Título: Impunidade marca o país, diz relatório
Autor: Agostine , Cristiane
Fonte: Valor Econômico, 01/02/2008, Política, p. A7

As violações dos direitos humanos no Brasil raramente são levadas a julgamento. A violência policial e a tortura continuam freqüentes e as condições das prisões são aterradoras. Enquanto o governo federal ainda comemora a queda do índice de homicídios no país, o relatório divulgado ontem pela Human Rights Watch, Ong ligada à defesa dos direitos humanos no mundo, mostra que os problemas na área de Segurança estão longe de ser solucionados.
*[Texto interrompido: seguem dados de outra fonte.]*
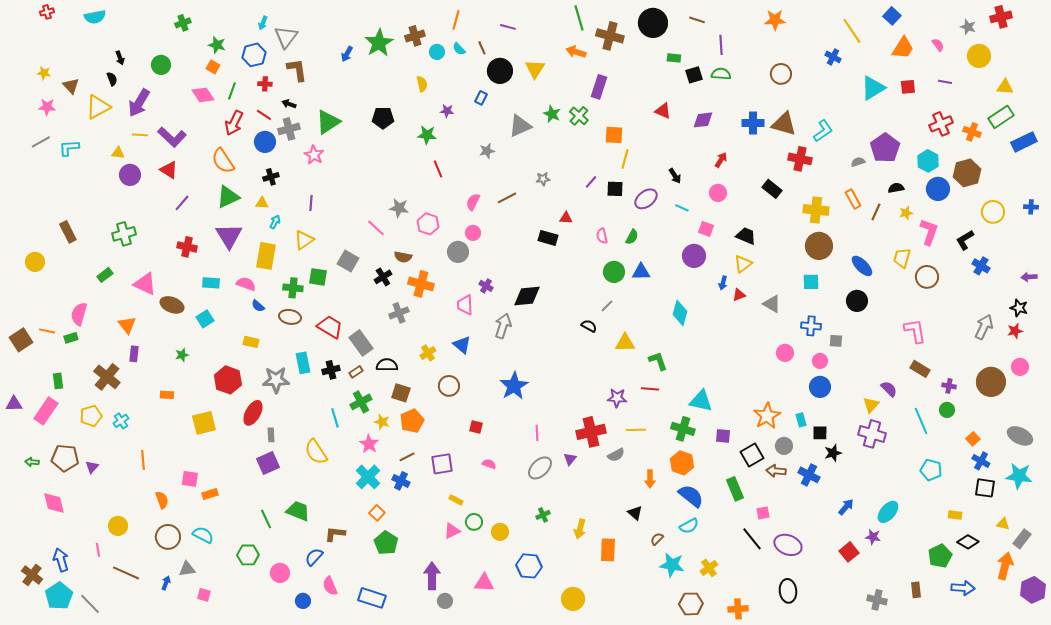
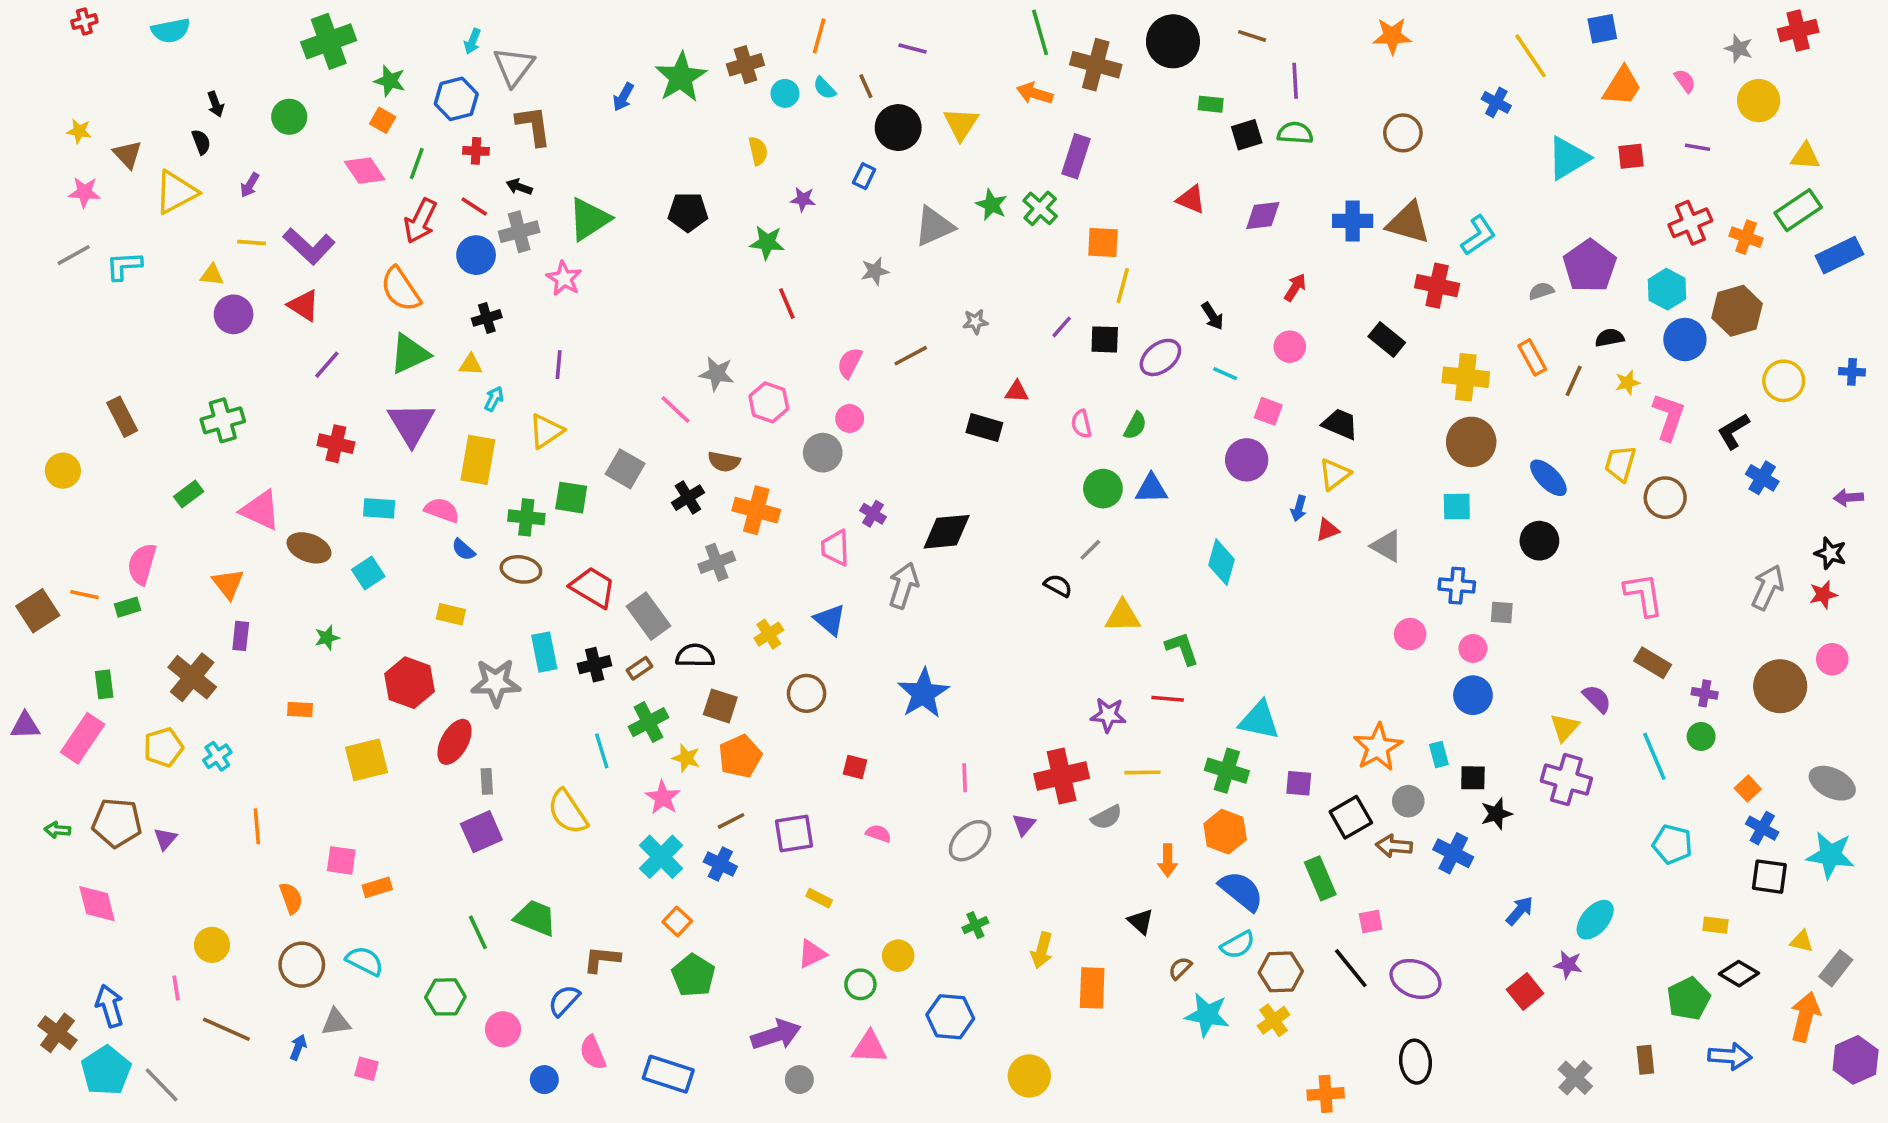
blue square: (892, 16) -> (1602, 29), turned 36
green cross: (183, 23) -> (329, 41), size x1.8
purple arrow: (139, 103) -> (250, 185), size x0.5
green circle: (474, 522) -> (860, 984), moved
purple arrow: (432, 576) -> (776, 1035), turned 72
gray cross: (877, 600) -> (1575, 1078), turned 30
brown hexagon: (691, 604) -> (1281, 972), moved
O documento afirma que o governo brasileiro esforça-se para reparar os abusos contra os direitos humanos, mas "os responsáveis por esses crimes são raramente punidos". A Ong analisa a regularidade de casos em que "policiais se envolvem em práticas abusivas ao invés de seguirem políticas legítimas de policiamento". E, apesar da contradição, a violência policial ajuda a explicar a queda dos índices de criminalidade no país. "Policiais abusivos são raramente punidos, e os abusos são algumas vezes justificados pelas autoridades como um produto inevitável dos esforços para combater as altas taxas de criminalidade no Brasil".

O relatório alerta para as condições desumanas nas penitenciárias, com a violência e superlotação. De acordo com o Departamento Penitenciário Nacional (Depen), as prisões e cadeias brasileiras tinham sob sua custódia 419,5 mil detentos em junho de 2007, ultrapassando a capacidade em quase 200 mil pessoas. O governo também falha em outro ponto: nos primeiros quatro meses de 2007, 651 pessoas foram mortas enquanto estavam detidas.
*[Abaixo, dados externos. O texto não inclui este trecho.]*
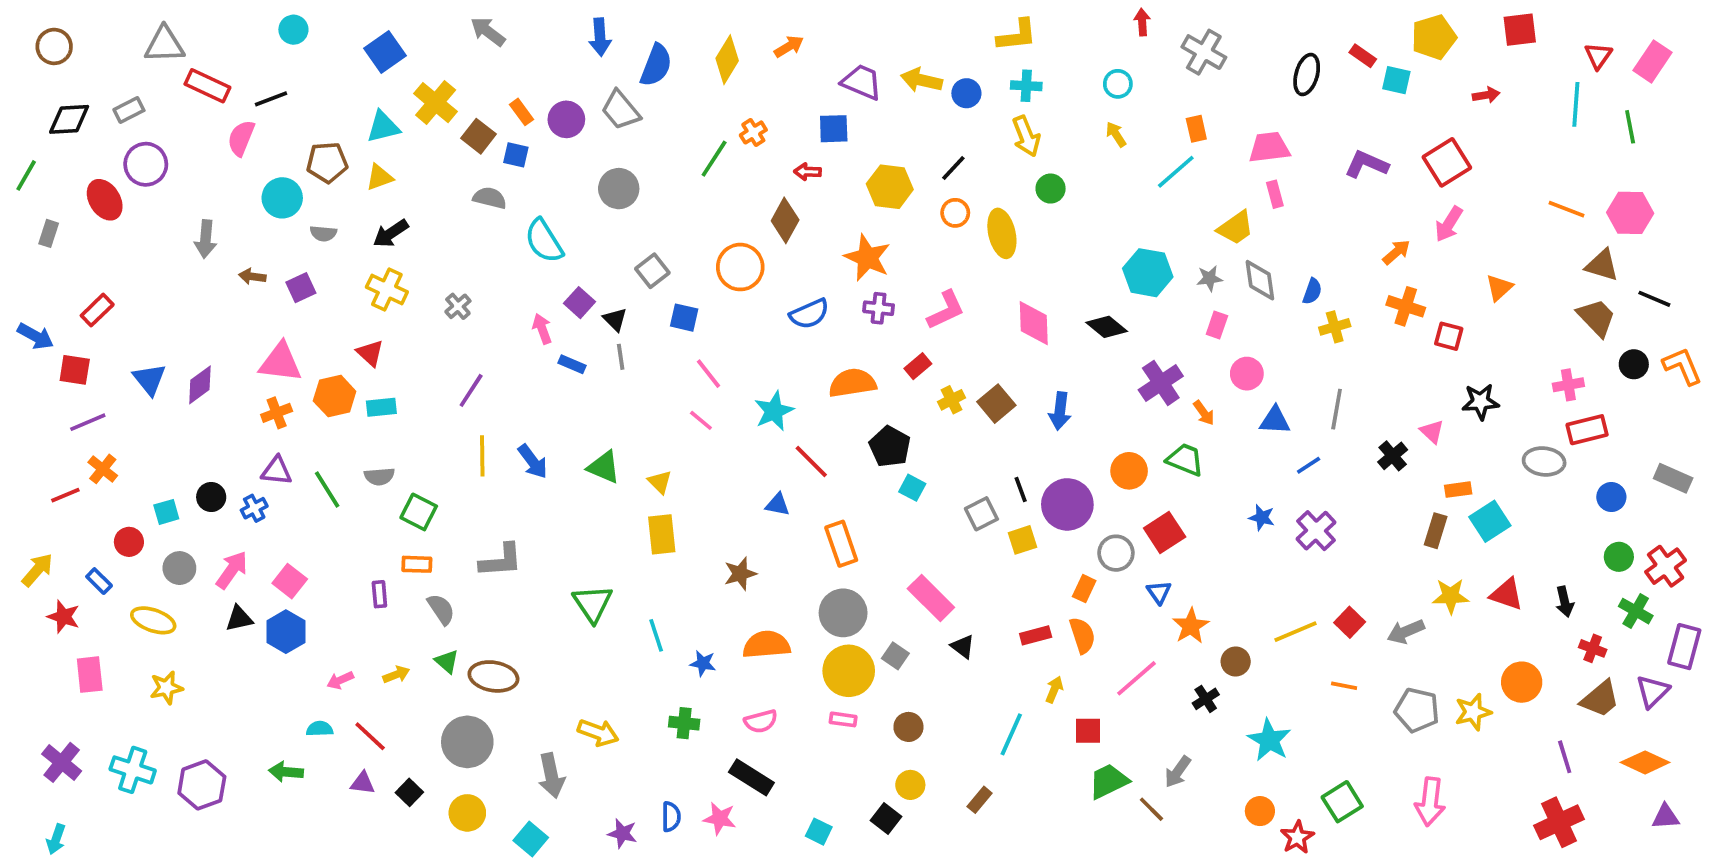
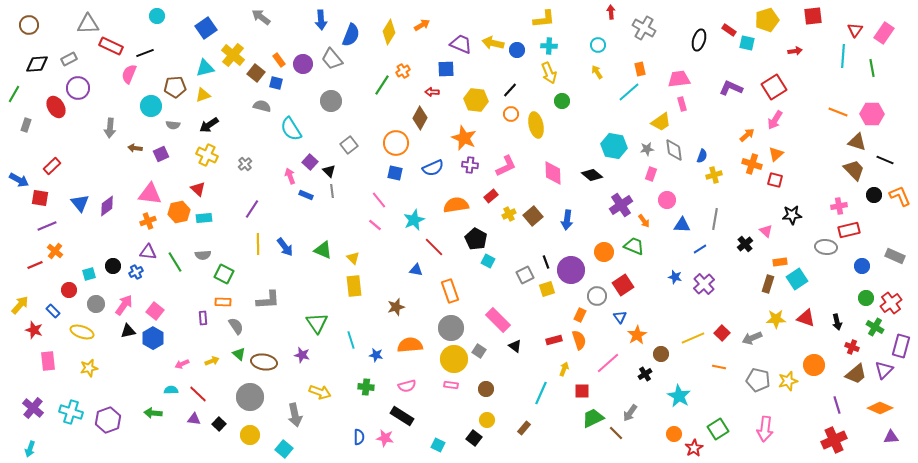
orange triangle: (1499, 288) -> (776, 154), moved
blue square: (684, 318) -> (395, 173), moved
purple star: (622, 833) -> (302, 355), moved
O diretor do Depen, Maurício Kuehne, reconhece que a situação das penitenciárias é "caótica" e diz que as mudanças demandam tempo. "Não há como reverter esse quadro em curto prazo. É culpa de uma omissão mais do que centenária por parte dos governos estaduais", analisa. "O governo federal vai injetar recursos, que não serão suficientes para reverter a situação em curto prazo", diz. O governo federal afirma que as ações previstas para melhorar o sistema estão dentro do Programa Nacional de Segurança com Cidadania.

Os problemas tornam-se mais evidentes com os altos índices de reincidência: de cada dez detentos soltos, sete voltam a cometer crimes e retornam às penitenciárias, segundo o Ministério da Justiça. "Isso mostra que 'o grosso' do que se está fazendo não serve para nada", diz Kuehne. "Não basta prender. É preciso olhar para dentro do cárcere".
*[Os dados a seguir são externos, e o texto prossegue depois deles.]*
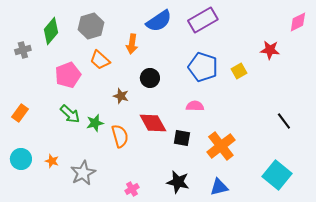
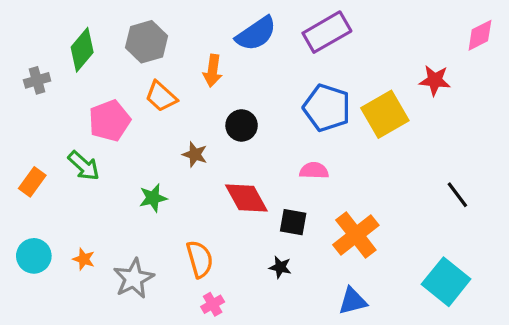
yellow square: (239, 71) -> (385, 114), size x1.8
green arrow: (70, 114) -> (84, 166), moved
orange semicircle: (120, 136) -> (200, 259), moved
black star: (178, 182) -> (280, 267), moved, size x0.6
Além da violência policial e das más condições das penitenciárias, a Ong acusa a falta de punição nos casos de trabalho escravo. Desde 1995, quando o governo federal criou unidades móveis para monitorar as condições de trabalho nas áreas rurais, foram libertadas cerca de 26 mil pessoas em condições análogas à escravidão. Mas, "até agosto de 2007, ninguém havia sido punido por manter trabalhadores em condições análogas à escravidão".

O relatório afirma que governo fez um esforço para remediar a impunidade à violação dos direitos humanos ao criar uma emenda constitucional em 2004 tornando "ofensa federal" esse tipo de crime . Dessa forma, a investigação e o julgamento são transferidos do nível estadual para o federal. Só que, até hoje, não houve nenhuma transferência.

A Secretaria Especial dos Direitos Humanos, por meio de sua assessoria de imprensa, diz que o relatório é uma iniciativa positiva, que ajuda o governo a tomar decisões e direcionar políticas.